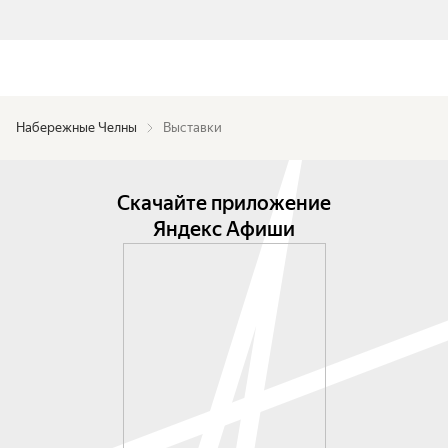
Набережные Челны
Выставки
Скачайте приложение
Яндекс Афиши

WHAT THE EXERCISE ASKS
Line by line and exactly, write out the material above. Skip the pictures.

THE ANSWER
Набережные Челны
Выставки
Скачайте приложение
Яндекс Афиши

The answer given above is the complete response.